*** Opening of Material to process ***
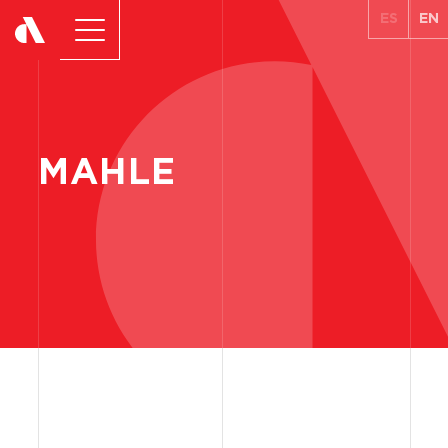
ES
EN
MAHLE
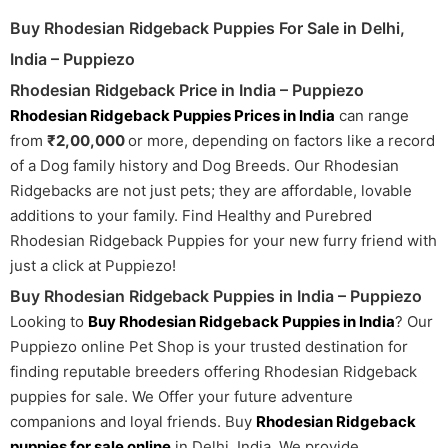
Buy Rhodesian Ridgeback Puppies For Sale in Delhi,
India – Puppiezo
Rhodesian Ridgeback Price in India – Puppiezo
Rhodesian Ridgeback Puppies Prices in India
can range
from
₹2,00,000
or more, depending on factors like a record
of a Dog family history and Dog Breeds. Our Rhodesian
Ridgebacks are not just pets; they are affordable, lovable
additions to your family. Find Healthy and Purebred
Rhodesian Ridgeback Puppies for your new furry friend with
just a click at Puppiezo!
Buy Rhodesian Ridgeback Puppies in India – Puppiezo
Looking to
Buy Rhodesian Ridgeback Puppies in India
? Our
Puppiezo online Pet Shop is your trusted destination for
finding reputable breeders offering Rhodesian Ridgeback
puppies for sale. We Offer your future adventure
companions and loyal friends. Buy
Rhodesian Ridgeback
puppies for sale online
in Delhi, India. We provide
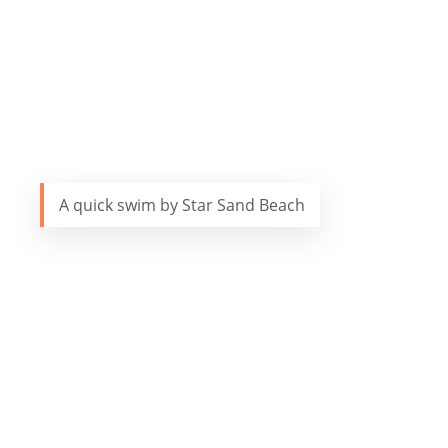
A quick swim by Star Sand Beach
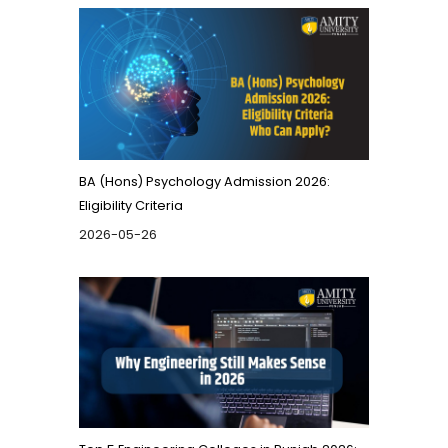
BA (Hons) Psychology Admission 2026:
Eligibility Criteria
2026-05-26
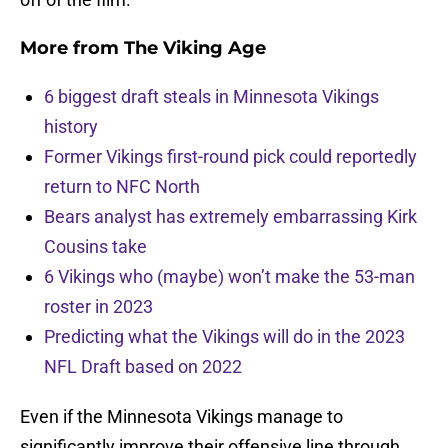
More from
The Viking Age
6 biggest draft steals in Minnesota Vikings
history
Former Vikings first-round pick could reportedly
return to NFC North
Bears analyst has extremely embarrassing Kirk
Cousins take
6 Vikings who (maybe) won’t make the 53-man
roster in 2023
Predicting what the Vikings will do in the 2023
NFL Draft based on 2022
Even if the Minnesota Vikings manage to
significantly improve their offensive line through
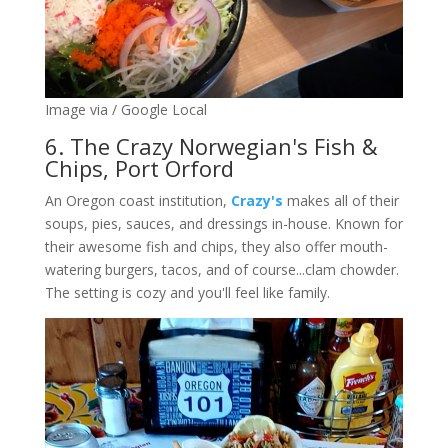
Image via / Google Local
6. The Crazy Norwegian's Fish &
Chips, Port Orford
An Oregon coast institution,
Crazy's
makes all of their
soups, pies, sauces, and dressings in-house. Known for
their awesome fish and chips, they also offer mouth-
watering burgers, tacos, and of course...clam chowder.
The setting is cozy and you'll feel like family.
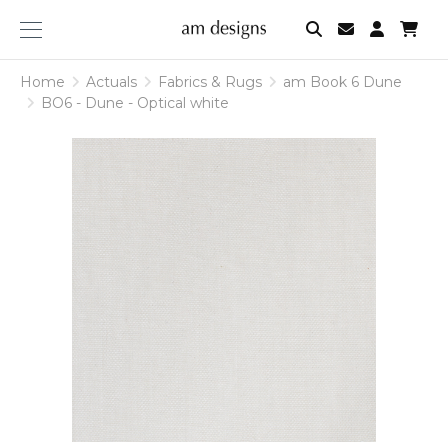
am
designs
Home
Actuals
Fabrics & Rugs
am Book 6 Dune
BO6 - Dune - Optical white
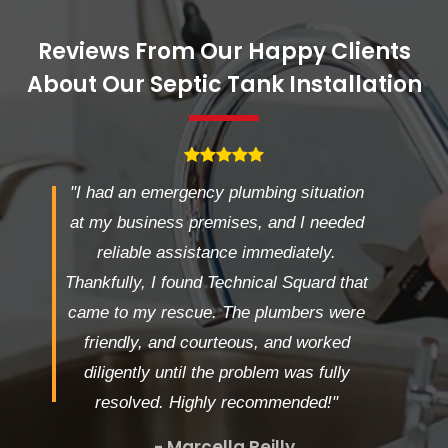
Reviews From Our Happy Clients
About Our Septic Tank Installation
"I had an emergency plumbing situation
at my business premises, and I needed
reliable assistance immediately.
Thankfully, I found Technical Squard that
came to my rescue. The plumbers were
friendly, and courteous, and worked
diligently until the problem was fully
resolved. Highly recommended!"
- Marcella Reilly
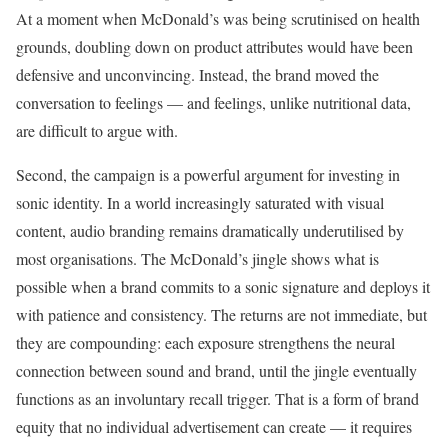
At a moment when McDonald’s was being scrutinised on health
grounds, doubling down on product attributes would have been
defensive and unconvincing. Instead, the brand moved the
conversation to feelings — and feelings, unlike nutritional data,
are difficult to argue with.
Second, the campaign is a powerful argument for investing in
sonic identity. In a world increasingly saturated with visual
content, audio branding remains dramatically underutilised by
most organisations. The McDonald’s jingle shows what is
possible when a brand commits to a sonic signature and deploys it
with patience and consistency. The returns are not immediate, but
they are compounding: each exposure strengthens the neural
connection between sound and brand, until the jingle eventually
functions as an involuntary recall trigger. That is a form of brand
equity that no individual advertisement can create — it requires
*** Close of Material to process ***
**Your objective:** Stop after the line containing "Cousins take": copy the records exactly from the first line up to there, leaving pictures out.

**Solution below:**
ES
EN
MAHLE
Buy Rhodesian Ridgeback Puppies For Sale in Delhi,
India – Puppiezo
Rhodesian Ridgeback Price in India – Puppiezo
Rhodesian Ridgeback Puppies Prices in India
can range
from
₹2,00,000
or more, depending on factors like a record
of a Dog family history and Dog Breeds. Our Rhodesian
Ridgebacks are not just pets; they are affordable, lovable
additions to your family. Find Healthy and Purebred
Rhodesian Ridgeback Puppies for your new furry friend with
just a click at Puppiezo!
Buy Rhodesian Ridgeback Puppies in India – Puppiezo
Looking to
Buy Rhodesian Ridgeback Puppies in India
? Our
Puppiezo online Pet Shop is your trusted destination for
finding reputable breeders offering Rhodesian Ridgeback
puppies for sale. We Offer your future adventure
companions and loyal friends. Buy
Rhodesian Ridgeback
puppies for sale online
in Delhi, India. We provide
A quick swim by Star Sand Beach
BA (Hons) Psychology Admission 2026:
Eligibility Criteria
2026-05-26
More from
The Viking Age
6 biggest draft steals in Minnesota Vikings
history
Former Vikings first-round pick could reportedly
return to NFC North
Bears analyst has extremely embarrassing Kirk
Cousins take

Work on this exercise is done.